Extracted information:
>>>>

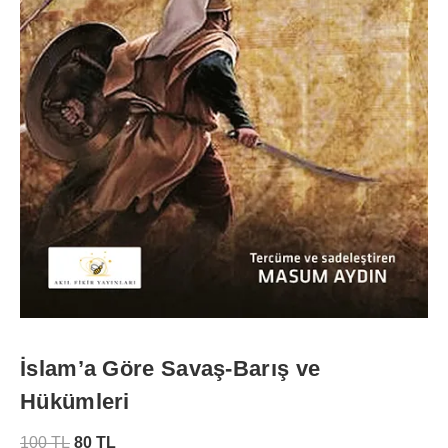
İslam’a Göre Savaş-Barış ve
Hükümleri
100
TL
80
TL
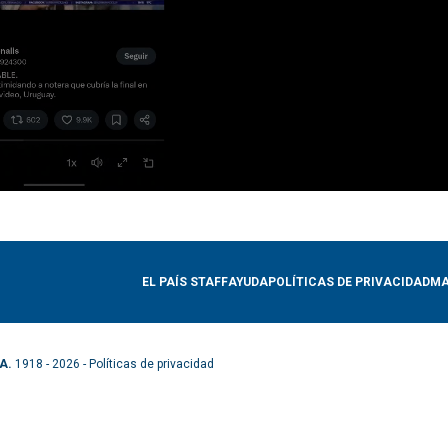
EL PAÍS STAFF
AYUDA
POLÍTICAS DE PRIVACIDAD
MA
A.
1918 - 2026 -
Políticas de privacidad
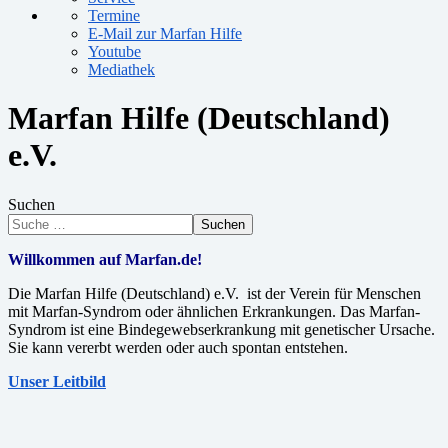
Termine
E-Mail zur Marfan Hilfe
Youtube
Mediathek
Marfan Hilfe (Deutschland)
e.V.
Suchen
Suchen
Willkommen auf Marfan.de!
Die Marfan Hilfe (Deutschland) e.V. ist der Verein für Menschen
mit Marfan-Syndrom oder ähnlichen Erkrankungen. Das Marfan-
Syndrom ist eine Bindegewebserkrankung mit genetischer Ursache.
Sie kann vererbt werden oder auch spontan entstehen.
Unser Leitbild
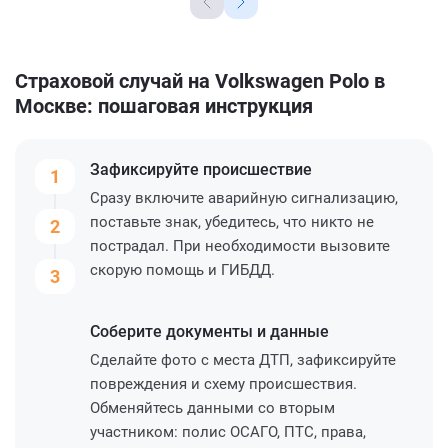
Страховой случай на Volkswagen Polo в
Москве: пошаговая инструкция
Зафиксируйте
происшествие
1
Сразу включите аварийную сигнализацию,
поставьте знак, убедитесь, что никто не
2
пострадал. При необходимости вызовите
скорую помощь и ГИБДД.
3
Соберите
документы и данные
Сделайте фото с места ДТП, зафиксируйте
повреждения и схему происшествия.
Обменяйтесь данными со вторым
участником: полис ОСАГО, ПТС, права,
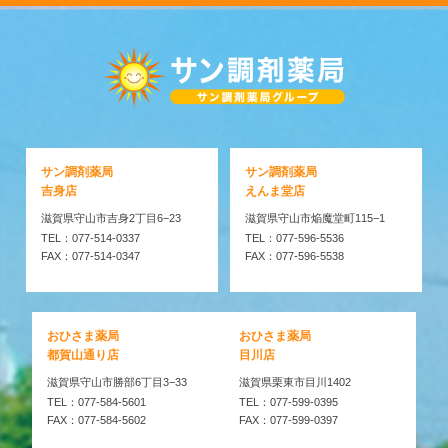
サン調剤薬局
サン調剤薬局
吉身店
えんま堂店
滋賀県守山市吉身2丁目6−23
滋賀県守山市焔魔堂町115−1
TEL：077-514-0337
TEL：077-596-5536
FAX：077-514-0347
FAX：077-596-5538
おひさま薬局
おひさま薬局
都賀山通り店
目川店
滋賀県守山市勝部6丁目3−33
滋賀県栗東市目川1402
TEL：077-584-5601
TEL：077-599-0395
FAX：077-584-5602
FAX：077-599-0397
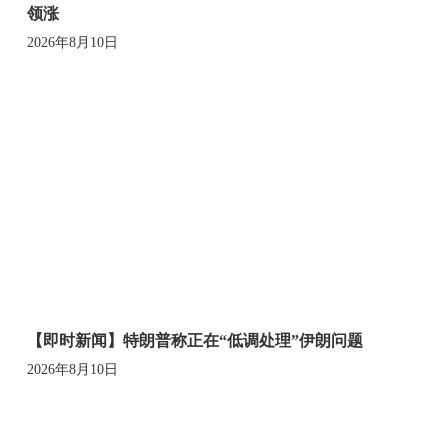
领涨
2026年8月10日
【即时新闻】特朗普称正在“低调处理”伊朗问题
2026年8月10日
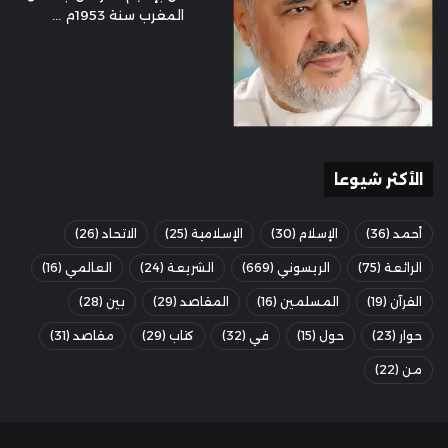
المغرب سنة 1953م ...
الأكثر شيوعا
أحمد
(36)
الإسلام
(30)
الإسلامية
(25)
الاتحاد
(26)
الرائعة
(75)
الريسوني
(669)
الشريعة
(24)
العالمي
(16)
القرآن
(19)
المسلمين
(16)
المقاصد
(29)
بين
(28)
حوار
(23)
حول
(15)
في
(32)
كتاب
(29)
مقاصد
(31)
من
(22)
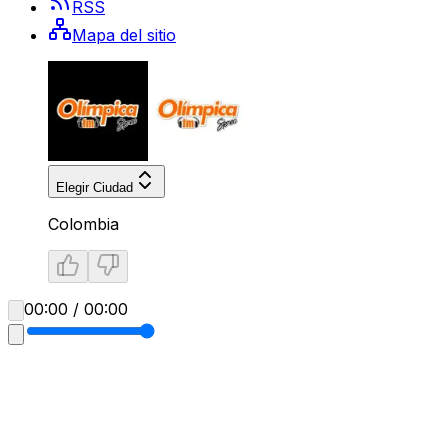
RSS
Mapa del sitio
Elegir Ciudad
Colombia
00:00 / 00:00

<<<<
>>>>

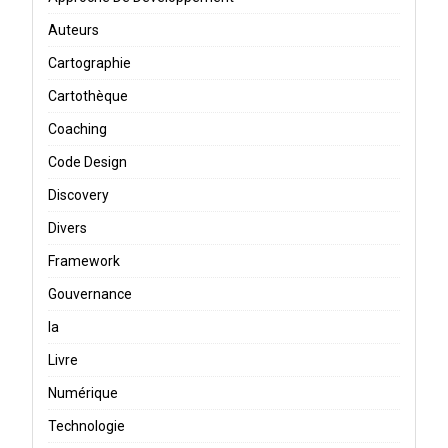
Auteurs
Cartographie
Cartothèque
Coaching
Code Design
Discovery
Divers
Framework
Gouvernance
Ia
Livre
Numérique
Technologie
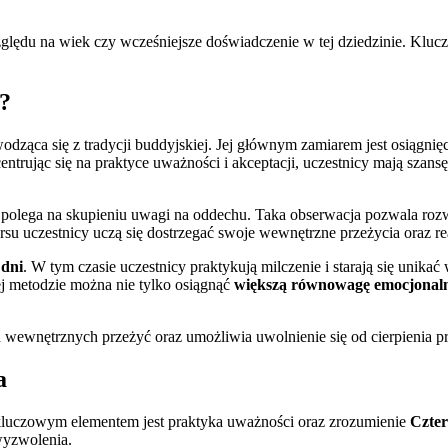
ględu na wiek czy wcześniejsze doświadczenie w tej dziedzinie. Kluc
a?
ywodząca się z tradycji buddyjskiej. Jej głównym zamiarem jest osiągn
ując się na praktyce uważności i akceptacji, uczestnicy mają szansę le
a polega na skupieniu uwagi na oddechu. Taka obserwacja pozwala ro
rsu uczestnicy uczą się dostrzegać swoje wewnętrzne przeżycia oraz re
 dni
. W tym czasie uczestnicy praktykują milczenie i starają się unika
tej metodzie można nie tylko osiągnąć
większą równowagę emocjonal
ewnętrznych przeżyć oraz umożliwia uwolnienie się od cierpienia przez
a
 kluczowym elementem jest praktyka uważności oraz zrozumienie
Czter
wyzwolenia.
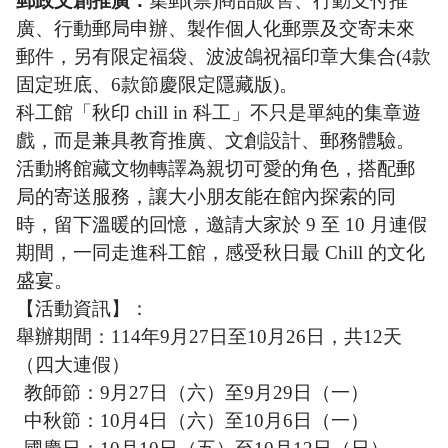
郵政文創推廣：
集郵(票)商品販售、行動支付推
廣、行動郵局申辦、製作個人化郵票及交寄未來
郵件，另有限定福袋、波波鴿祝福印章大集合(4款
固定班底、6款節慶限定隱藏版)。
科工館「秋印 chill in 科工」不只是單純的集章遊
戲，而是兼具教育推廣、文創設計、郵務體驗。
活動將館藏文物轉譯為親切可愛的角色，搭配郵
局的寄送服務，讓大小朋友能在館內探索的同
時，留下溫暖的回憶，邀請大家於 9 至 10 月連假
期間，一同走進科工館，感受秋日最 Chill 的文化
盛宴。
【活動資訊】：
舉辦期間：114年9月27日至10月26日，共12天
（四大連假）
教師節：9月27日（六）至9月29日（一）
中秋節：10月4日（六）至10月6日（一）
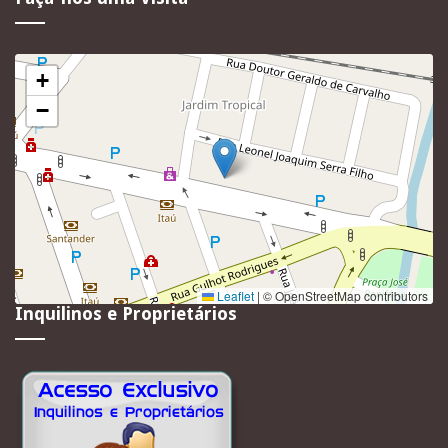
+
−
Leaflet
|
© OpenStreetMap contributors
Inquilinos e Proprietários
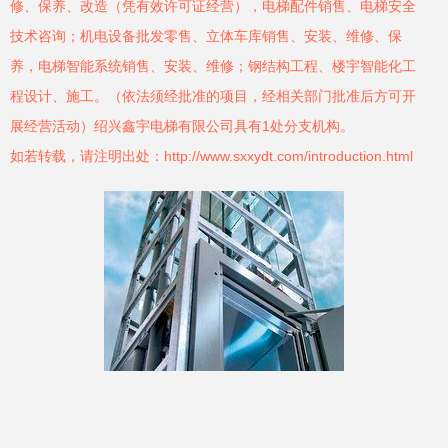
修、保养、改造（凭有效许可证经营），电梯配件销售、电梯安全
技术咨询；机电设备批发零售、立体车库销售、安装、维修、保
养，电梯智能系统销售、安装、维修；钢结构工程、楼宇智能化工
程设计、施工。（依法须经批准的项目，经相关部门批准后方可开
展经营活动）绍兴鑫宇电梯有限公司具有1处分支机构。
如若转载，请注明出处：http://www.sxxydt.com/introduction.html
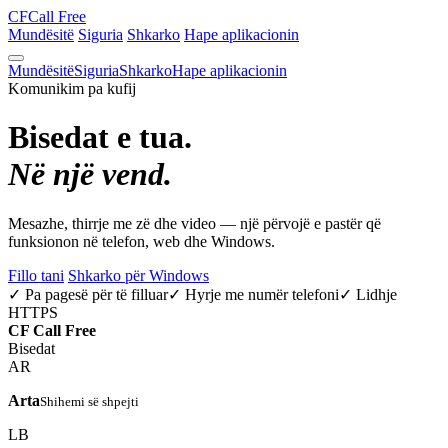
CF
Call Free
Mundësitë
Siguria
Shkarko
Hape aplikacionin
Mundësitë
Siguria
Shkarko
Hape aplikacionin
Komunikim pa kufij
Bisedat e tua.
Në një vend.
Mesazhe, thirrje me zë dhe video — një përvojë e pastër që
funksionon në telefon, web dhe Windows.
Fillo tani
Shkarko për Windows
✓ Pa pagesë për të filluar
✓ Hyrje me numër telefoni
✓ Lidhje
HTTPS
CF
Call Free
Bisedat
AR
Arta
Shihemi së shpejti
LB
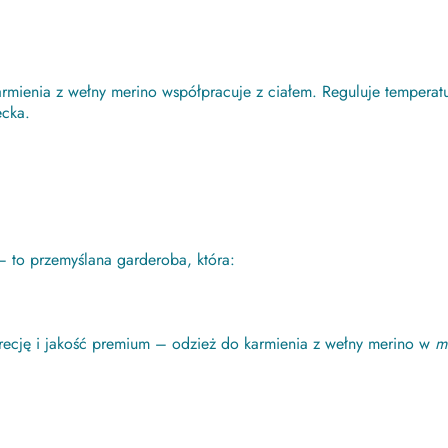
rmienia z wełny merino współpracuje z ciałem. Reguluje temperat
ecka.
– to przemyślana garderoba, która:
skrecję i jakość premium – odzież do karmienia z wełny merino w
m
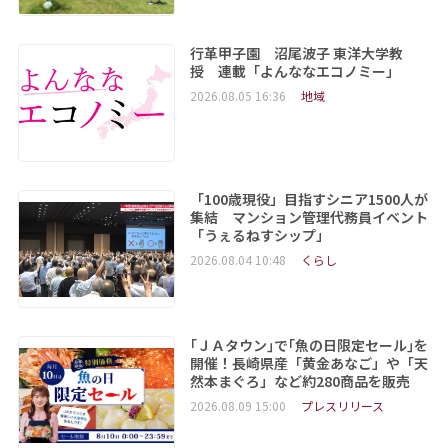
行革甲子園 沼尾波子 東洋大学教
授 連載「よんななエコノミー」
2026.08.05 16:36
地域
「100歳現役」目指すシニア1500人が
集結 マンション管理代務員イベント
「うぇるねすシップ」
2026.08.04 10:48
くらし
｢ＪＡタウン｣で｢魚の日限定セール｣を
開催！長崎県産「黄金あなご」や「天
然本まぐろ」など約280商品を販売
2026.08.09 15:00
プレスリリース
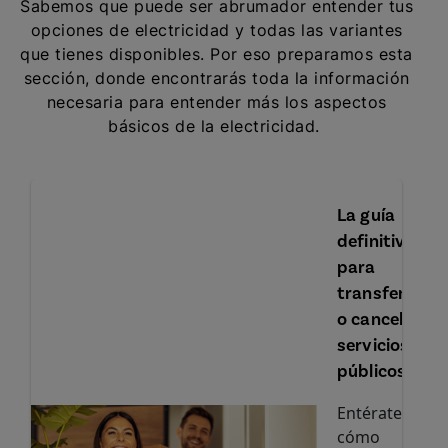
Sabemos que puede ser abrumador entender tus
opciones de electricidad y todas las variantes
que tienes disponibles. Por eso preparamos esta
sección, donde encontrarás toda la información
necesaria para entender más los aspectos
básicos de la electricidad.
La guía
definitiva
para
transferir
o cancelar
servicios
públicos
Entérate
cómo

<<<<
>>>>

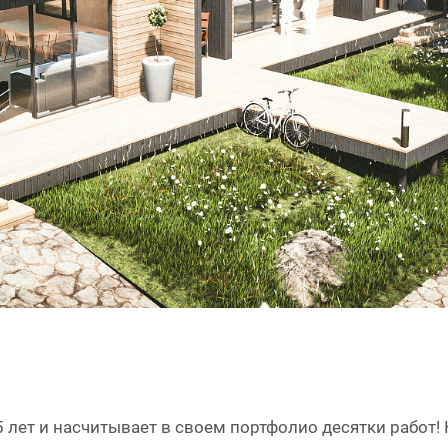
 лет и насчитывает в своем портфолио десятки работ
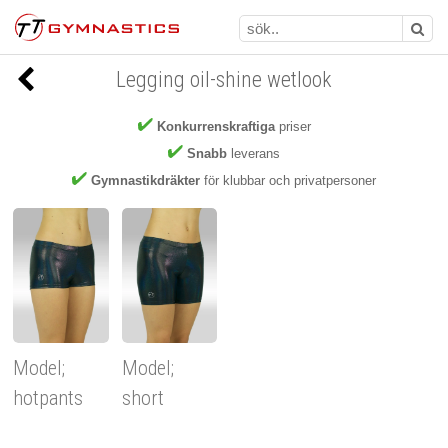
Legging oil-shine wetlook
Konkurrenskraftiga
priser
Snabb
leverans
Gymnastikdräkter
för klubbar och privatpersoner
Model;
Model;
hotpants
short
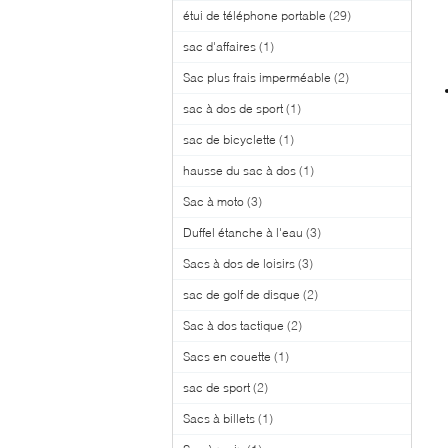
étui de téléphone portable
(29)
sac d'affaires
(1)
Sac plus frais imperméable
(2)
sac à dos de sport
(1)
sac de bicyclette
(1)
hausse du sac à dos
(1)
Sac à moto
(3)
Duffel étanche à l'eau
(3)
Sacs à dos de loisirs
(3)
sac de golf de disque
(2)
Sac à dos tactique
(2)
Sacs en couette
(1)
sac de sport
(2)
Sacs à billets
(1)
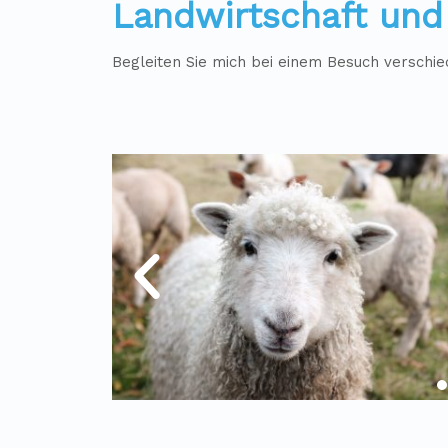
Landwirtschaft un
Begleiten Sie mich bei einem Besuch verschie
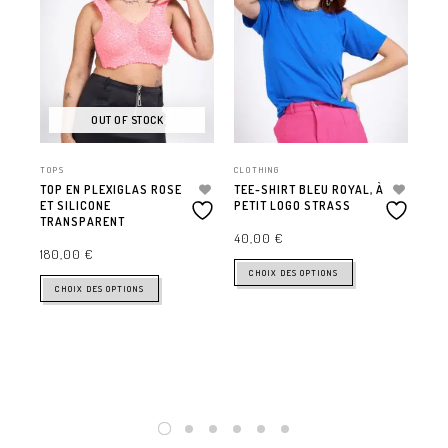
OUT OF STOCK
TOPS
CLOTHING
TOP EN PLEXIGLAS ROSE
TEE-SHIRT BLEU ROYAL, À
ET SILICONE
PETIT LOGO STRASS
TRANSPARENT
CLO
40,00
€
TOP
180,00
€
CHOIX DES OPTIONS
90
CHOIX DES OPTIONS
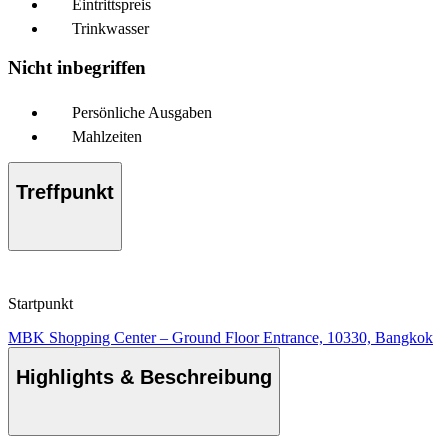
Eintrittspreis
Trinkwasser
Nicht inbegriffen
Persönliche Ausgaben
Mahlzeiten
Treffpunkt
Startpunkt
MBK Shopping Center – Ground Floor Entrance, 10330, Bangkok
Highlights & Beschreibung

<<<<

Exercise objective: Leave out the images and write out the lines above exactly, from the one with "İslam’a Göre Savaş-Barış ve" up to and including the one with "Willkommen auf Marfan.de!".

Response box:
İslam’a Göre Savaş-Barış ve
Hükümleri
100
TL
80
TL
EL PAÍS STAFF
AYUDA
POLÍTICAS DE PRIVACIDAD
MA
A.
1918 - 2026 -
Políticas de privacidad
Termine
E-Mail zur Marfan Hilfe
Youtube
Mediathek
Marfan Hilfe (Deutschland)
e.V.
Suchen
Suchen
Willkommen auf Marfan.de!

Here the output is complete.